Cessez-le-feu à Gaza, reculade de Hollande sur la "liberté de conscience" des maires devant le mariage homo, épreuve de force sur le budget européen : tout passe au second plan, quand la machine braque ses puissants projecteurs sur l'affrontement Copé-Fillon. Mais ne boudons pas notre plaisir de spectateurs. Si le spectacle fonctionne, c'est pour toutes sortes de raisons que je ne rappellerai pas, ne souhaitant pas lasser les lecteurs, mais aussi parce que s'impose le sentiment qu'il se passe quelque chose, authentiquement. Les combattants se sortent les tripes, et jouent leur vie. Ces petits soldats du sarkozysme, ces automates à éléments de langage, qui ont saturé l'espace cinq ans durant, les voici entraînés par la spirale de la guerre, réalisant progressivement que leur vie se joue là, maintenant, qui ne s'appartiennent plus. Aussi stupéfiant que cela paraisse, Fillon, le si prudent Fillon, semble sincère, quand il vient au 20 heures de TF1 souffler "je n'ai pas confiance", à propos de cette "commission des recours", où les séides de Copé l'attendent, bras et coeurs grand ouverts bien entendu, mais dagues planquées sous les vestons.

Quelque chose, mais quoi ? Cet éclatement de la "famille" néo-sarkozyste (comptons le nombre d'occurrences de ce mot "notre famille"), on l'observe sans vraiment parvenir à décider ce que l'on voit. Une crise de nerfs, une scène de ménage supplémentaire, à ajouter au long chapelet des guéguerres de la droite la plus bête du monde ? Ou bien l'explosion grandiose du parti hégémonique de la droite, victime de la droitisation de ses militants, et qui provoquera d'imprévisibles réactions en chaîne ? On en a vu, des bastons, dans les partis, au lendemain des défaites. Si l'on mettait bout à bout toutes les savantes prophéties sur la fin de l'UMP ou du PS, on aurait de quoi relier la Terre à la Lune. Mais il se trouve que les partis ont la vie dure. Ils maîtrisent les investitures, et recueillent les subventions publiques, deux puissantes raisons qui font hésiter le bras des parricides. Voilà comment, contre toute logique, et comme certains couples, ils survivent, parce qu'il fait froid dehors.
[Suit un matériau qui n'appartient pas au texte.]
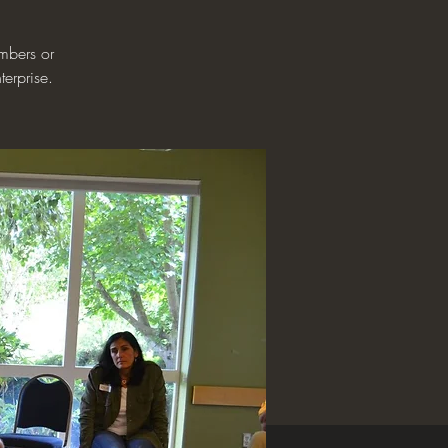
mbers or
terprise.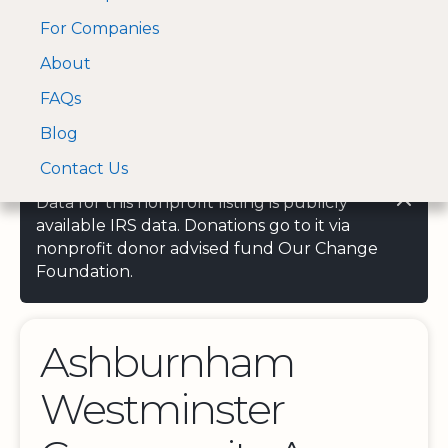
For Companies
A Visa and Mastercard
Open Menu
About
Log In
approved Financial
Search nonprofit
Partner
FAQs
Blog
Contact Us
Data for this nonprofit listing is publicly
available IRS data. Donations go to it via
nonprofit donor advised fund Our Change
Foundation.
Ashburnham
Westminster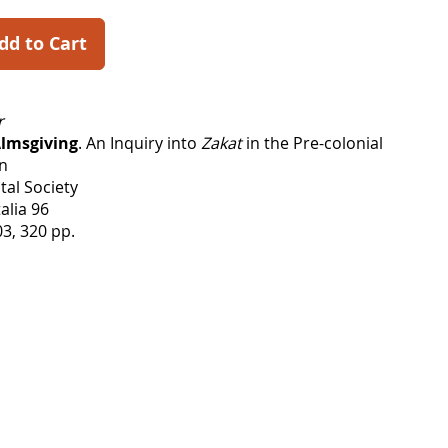
dd to Cart
r
Almsgiving
. An Inquiry into
Zakat
in the Pre-colonial
an
tal Society
alia 96
3, 320 pp.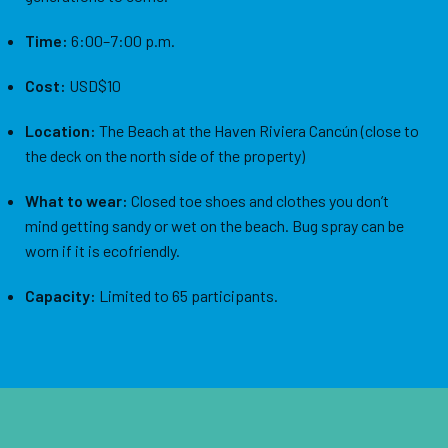
Time:
6:00–7:00 p.m.
Cost:
USD$10
Location:
The Beach at the Haven Riviera Cancún (close to
the deck on the north side of the property)
What to wear:
Closed toe shoes and clothes you don’t
mind getting sandy or wet on the beach. Bug spray can be
worn if it is ecofriendly.
Capacity:
Limited to 65 participants.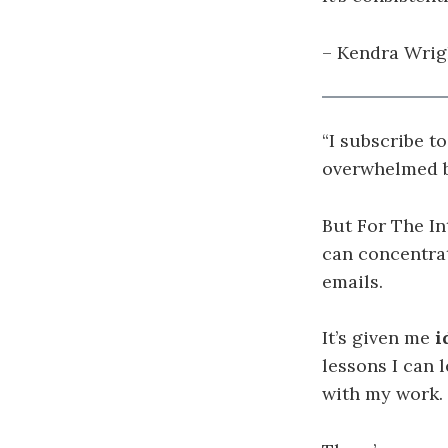
– Kendra Wrigh
“I subscribe t
overwhelmed b
But For The In
can concentra
emails.
It’s given me
i
lessons I can
with my work.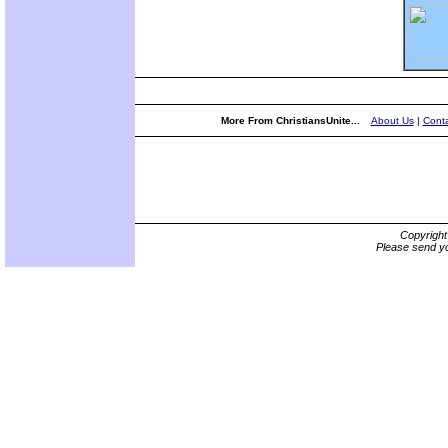
More From ChristiansUnite...
About Us
|
Conta
Copyrigh
Please send yo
Se surajoute au pugilat une lutte, plus traditionnelle, de jeunes rénovateurs vertueux contre les vieux crocodiles en place. Car l'affrontement des crocodiles a masqué le second vote, à l'UMP, celui sur les motions, remporté par la motion "La droite forte", se revendiquant de Sarkozy, et dont les signataires, deux trentenaires chic et choc, veulent supprimer le droit de grève des enseignants, ou encore -ce n'est qu'un exemple- rajouter dans la Constitution la phrase: "la France est une République laïque de tradition chrétienne". N'en tirons encore aucune conclusion. Ce n'est qu'une pièce supplémentaire du puzzle qui s'assemble sous nos yeux, et dont nul ne connaît la figure finale.